**ACTIVITY**
The answer must be every line from the entries below that contains "Rendben".

Top of THE DATA

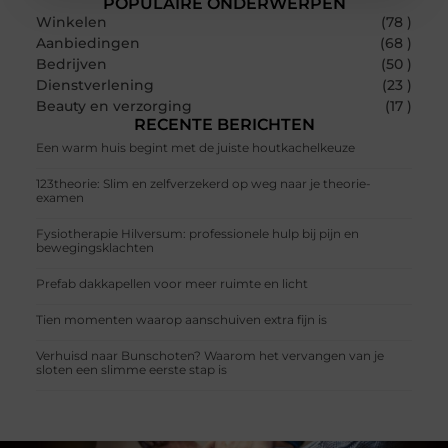
POPULAIRE ONDERWERPEN
Winkelen
(78 )
Aanbiedingen
(68 )
Bedrijven
(50 )
Dienstverlening
(23 )
Beauty en verzorging
(17 )
RECENTE BERICHTEN
Een warm huis begint met de juiste houtkachelkeuze
123theorie: Slim en zelfverzekerd op weg naar je theorie-
examen
Fysiotherapie Hilversum: professionele hulp bij pijn en
bewegingsklachten
Prefab dakkapellen voor meer ruimte en licht
Tien momenten waarop aanschuiven extra fijn is
Verhuisd naar Bunschoten? Waarom het vervangen van je
sloten een slimme eerste stap is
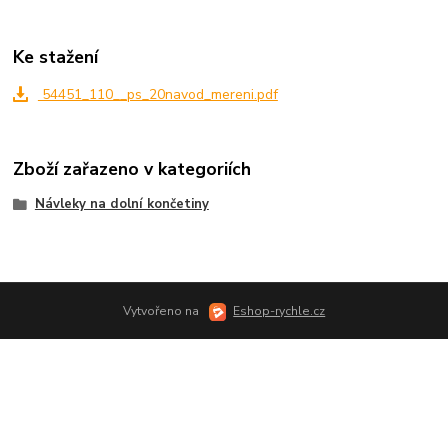
Ke stažení
54451_110__ps_20navod_mereni.pdf
Zboží zařazeno v kategoriích
Návleky na dolní končetiny
Vytvořeno na
Eshop-rychle.cz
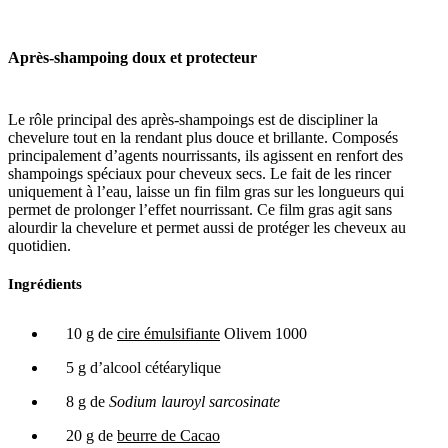
Après-shampoing doux et protecteur
Le rôle principal des après-shampoings est de discipliner la
chevelure tout en la rendant plus douce et brillante. Composés
principalement d’agents nourrissants, ils agissent en renfort des
shampoings spéciaux pour cheveux secs. Le fait de les rincer
uniquement à l’eau, laisse un fin film gras sur les longueurs qui
permet de prolonger l’effet nourrissant. Ce film gras agit sans
alourdir la chevelure et permet aussi de protéger les cheveux au
quotidien.
Ingrédients
10 g de
cire émulsifiante
Olivem 1000
5 g d’alcool cétéarylique
8 g de
Sodium lauroyl sarcosinate
20 g de
beurre de Cacao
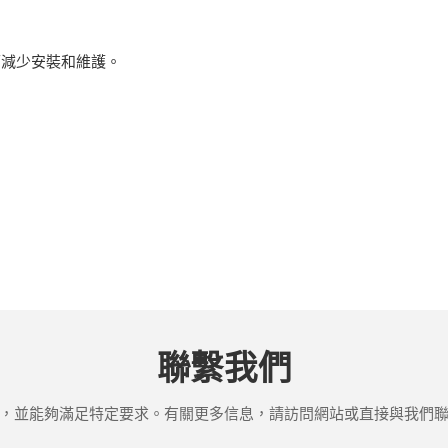
可減少安裝和維護。
聯繫我們
，並能夠滿足特定要求。有關更多信息，請訪問網站或直接與我們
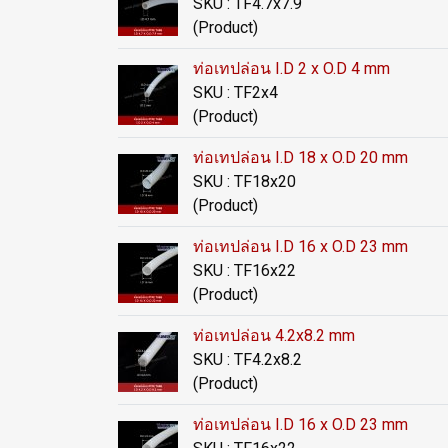
SKU : TF4.7x7.9
(Product)
ท่อเทปล่อน I.D 2 x O.D 4 mm
SKU : TF2x4
(Product)
ท่อเทปล่อน I.D 18 x O.D 20 mm
SKU : TF18x20
(Product)
ท่อเทปล่อน I.D 16 x O.D 23 mm
SKU : TF16x22
(Product)
ท่อเทปล่อน 4.2x8.2 mm
SKU : TF4.2x8.2
(Product)
ท่อเทปล่อน I.D 16 x O.D 23 mm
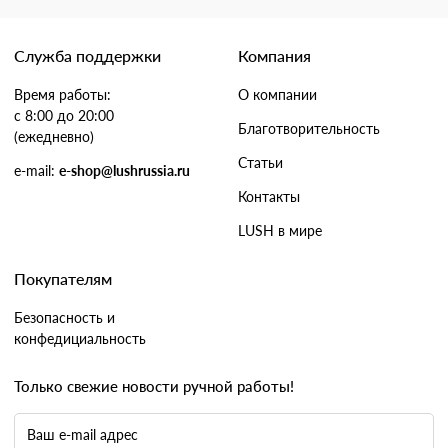
Служба поддержки
Компания
Время работы:
О компании
с 8:00 до 20:00
Благотворительность
(ежедневно)
Статьи
e-mail:
e-shop@lushrussia.ru
Контакты
LUSH в мире
Покупателям
Безопасность и
конфедициальность
Только свежие новости ручной работы!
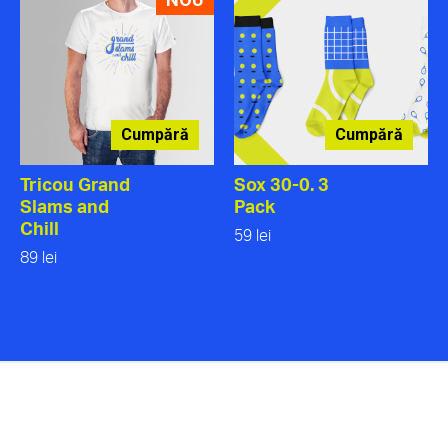
Cumpără
Cumpără
Tricou Grand
Sox 30-0. 3
Slams and
Pack
Chill
59 lei
89 lei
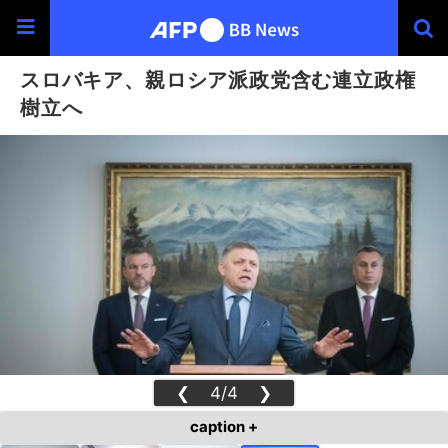
スロバキア、親ロシア派政党含む連立政権
樹立へ
❮
4/4
❯
caption +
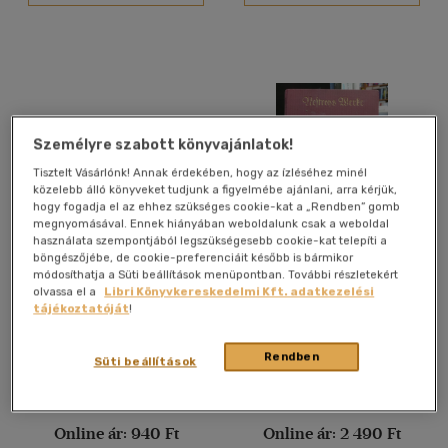
Nyelv szerint
Magyar
(1114)
Angol
(48371)
Angol-német-francia-
magyar
(1)
Személyre szabott könyvajánlatok!
Francia
(3700)
Tisztelt Vásárlónk! Annak érdekében, hogy az ízléséhez minél
Héber
(1)
közelebb álló könyveket tudjunk a figyelmébe ajánlani, arra kérjük,
hogy fogadja el az ehhez szükséges cookie-kat a „Rendben” gomb
Holland
(145)
megnyomásával. Ennek hiányában weboldalunk csak a weboldal
használata szempontjából legszükségesebb cookie-kat telepíti a
Latin
(258)
böngészőjébe, de cookie-preferenciáit később is bármikor
Morgens um sieben ist die
Nestroys werke - auswahl
módosíthatja a Süti beállítások menüpontban. További részletekért
Latin
(1)
Welt noch in Ordnung +
in zwei teilen - erster teil
olvassa el a
Libri Könyvkereskedelmi Kft. adatkezelési
Wenn süß das Mondlicht
volksstücke und possen -
több nyelv megjelenítése
Professor Dr. Otto Rommel
tájékoztatóját
!
auf den Hügeln schläft. ( 2
zweiter teil - parodie
kötet )
politische komödie
Antikvár partner
Antikvár partner
sittenstücke (gótbetűs)
Rendben
Süti beállítások
Vélemény szerint
(36)
Árinformációk
Árinformációk
Online ár:
940 Ft
Online ár:
2 490 Ft
(3)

Bottom of THE DATA

**RESPONSE AREA**
hogy fogadja el az ehhez szükséges cookie-kat a „Rendben” gomb
Rendben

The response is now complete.